• _The task_: Would you please copy the entries exactly, leaving every picture aside?

• _Records provided_:
######

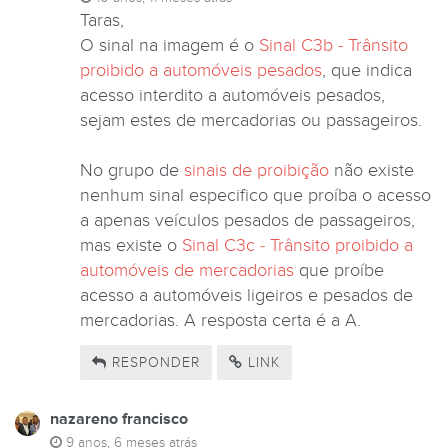
Taras,
O sinal na imagem é o
Sinal C3b - Trânsito
proibido a automóveis pesados
, que indica
acesso interdito a automóveis pesados,
sejam estes de mercadorias ou passageiros.
No grupo de
sinais de proibição
não existe
nenhum sinal especifico que proíba o acesso
a apenas veículos pesados de passageiros,
mas existe o
Sinal C3c - Trânsito proibido a
automóveis de mercadorias
que proíbe
acesso a automóveis ligeiros e pesados de
mercadorias. A resposta certa é a A.
RESPONDER
LINK
nazareno francisco
9 anos, 6 meses atrás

######

• _Solution for this problem_:
Taras,
O sinal na imagem é o
Sinal C3b - Trânsito
proibido a automóveis pesados
, que indica
acesso interdito a automóveis pesados,
sejam estes de mercadorias ou passageiros.
No grupo de
sinais de proibição
não existe
nenhum sinal especifico que proíba o acesso
a apenas veículos pesados de passageiros,
mas existe o
Sinal C3c - Trânsito proibido a
automóveis de mercadorias
que proíbe
acesso a automóveis ligeiros e pesados de
mercadorias. A resposta certa é a A.
RESPONDER
LINK
nazareno francisco
9 anos, 6 meses atrás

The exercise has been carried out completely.